LA JETEE (DVD)
Optimum Home Entertainment
Release date: August 22nd, 2011
Certificate (UK): PG
Running time: 28 minutes
Year of production: 1962
Country of origin: France
Original language: French with English subtitles and dubbing
Writer and director: Chris Marker
Composer: Trevor Duncan
Narrator: Jean Négroni
Cast: Helene Chatelain, Jacques Ledoux, Davos Hanich
Chris Marker has always been the type of filmmaker whose work falls into the category of thoughtful and challenging, and by nature he’s a storyteller. He documents history and builds a narrative around what he observes and the results have always been profound, so much so that his ideas continue to influence filmmakers today.
His 1962 short film, La Jetée, was no different. Told with still images shot in black and white, and featuring narration by Jean Négroni, it’s the story of a man marked by an image of his childhood.
Set in the aftermath of World War III in the bombed out city of Paris, we met survivors who are kept underground in the Palais de Chaillot galleries.

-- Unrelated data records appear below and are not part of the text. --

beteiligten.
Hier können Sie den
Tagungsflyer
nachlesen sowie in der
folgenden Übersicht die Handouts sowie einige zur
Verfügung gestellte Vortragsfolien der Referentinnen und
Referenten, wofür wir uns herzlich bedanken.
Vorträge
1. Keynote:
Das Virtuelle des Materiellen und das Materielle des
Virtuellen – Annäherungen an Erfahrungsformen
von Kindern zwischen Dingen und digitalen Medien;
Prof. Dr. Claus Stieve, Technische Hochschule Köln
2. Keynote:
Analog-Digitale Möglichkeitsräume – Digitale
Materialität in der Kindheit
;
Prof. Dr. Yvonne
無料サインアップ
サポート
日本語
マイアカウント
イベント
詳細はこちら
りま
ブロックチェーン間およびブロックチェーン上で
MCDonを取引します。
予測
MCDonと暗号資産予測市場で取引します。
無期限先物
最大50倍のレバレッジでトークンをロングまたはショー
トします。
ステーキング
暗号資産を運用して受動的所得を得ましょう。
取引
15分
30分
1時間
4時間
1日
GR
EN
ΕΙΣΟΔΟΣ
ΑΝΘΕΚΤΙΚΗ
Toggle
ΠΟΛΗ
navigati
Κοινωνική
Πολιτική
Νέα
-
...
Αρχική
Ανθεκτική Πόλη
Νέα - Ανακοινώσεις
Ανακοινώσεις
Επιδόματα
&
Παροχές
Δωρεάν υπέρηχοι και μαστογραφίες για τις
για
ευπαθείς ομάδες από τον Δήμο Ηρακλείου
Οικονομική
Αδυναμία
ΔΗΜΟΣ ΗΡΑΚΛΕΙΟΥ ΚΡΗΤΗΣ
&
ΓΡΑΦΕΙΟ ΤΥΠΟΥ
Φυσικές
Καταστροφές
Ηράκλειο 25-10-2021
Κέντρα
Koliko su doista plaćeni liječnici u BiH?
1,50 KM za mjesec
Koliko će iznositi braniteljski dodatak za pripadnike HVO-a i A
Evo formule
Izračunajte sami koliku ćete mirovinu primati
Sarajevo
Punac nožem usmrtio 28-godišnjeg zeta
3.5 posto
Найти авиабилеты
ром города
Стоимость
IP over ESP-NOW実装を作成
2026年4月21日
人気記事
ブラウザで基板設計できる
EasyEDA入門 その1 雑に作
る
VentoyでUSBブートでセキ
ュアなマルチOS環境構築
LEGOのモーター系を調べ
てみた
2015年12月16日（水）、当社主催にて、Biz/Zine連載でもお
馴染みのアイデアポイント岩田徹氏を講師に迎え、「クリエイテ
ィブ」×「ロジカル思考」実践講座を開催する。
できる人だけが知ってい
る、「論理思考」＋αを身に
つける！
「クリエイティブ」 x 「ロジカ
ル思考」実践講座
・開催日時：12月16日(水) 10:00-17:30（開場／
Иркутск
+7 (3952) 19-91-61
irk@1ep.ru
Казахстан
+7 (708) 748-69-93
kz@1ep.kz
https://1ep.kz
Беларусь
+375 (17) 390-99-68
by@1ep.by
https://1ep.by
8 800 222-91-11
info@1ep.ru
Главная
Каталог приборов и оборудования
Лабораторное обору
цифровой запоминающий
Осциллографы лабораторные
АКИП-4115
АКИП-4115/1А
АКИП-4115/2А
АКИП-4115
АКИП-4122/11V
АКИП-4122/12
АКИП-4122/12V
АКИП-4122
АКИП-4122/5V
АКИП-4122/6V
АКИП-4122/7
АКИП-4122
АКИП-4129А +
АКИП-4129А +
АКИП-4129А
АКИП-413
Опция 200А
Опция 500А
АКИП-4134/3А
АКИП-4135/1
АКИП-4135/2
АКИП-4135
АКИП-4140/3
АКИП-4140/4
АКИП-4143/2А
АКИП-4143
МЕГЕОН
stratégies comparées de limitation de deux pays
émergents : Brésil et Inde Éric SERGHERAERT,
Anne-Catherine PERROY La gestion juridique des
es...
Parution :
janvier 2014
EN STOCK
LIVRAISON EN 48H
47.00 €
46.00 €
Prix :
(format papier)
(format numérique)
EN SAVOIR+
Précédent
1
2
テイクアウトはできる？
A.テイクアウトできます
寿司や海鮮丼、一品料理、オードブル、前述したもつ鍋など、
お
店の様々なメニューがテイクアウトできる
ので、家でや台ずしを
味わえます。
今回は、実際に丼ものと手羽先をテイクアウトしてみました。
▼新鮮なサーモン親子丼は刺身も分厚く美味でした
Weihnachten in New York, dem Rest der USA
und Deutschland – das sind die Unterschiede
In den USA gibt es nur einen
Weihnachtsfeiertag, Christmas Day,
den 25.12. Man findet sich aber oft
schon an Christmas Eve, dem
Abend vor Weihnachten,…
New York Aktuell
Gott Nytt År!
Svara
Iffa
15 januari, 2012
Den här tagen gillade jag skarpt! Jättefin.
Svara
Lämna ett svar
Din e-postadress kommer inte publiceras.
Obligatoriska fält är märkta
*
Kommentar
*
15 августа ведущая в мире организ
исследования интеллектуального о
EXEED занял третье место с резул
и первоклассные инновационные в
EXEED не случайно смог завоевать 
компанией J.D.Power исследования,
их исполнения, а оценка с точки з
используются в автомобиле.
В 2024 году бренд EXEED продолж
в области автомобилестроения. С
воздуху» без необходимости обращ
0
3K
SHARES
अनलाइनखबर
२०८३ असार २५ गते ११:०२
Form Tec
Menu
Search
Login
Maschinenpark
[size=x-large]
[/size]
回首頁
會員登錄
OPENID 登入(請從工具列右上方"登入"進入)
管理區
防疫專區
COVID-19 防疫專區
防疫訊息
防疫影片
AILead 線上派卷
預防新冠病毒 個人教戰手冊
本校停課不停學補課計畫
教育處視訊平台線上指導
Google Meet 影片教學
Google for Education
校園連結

This is where experiments in time travel are taking place. It’s also where we meet an un-named man, a prisoner, he’s the only one who can withstand the effects of the experiments and he’s desperate to solve the puzzle of the image that haunts him, when he witnessed the death of a man and the woman who watched it with him. Her face remains burned in his memory.
The scientists hope that by calling on the past and the future, they can rescue the present. After many attempts, they succeed in placing him in pre-war times where he meets this mysterious woman. As he continues to visit her and learn more about what life was like before the war, they inevitably become drawn to each other, but in his present time when he learns he’s about to executed, he has the choice to escape to the far future or the past.
His choices will complete the circle of events he first witnessed as a child. If time is real, as many believe it is, then here once an event has occured, it will always occur and can never be undone or escaped.
Like fellow filmmaker Alain Resnais who documented the horrors of the Holocaust and the bombing of Hiroshima, Marker too was afflicted by the machinery of war in the 20th century. La Jetée tells of the destruction of mankind’s soul in a story that’s bleak and barren in the landscape it portrays, but it’s filled with so much humanity and understanding of the effect of our actions on the environment and life for others. I could not help but be moved by it and amazed by the power of its story.
It’s an amazing example of what you can do as a filmmaker once you have a great story. There are no special effects and the visuals are entirely crafted out of still images and yet the impact is far stronger compared to countless other films I’ve come across where filmmakers have everything at their disposal but a story.
Optimum Home Entertainment are releasing two other films by Marker on the 22nd of August. Sans Soleil (1983) and La Jetée are featured in a double bill while Level Five (1997) is released on its own.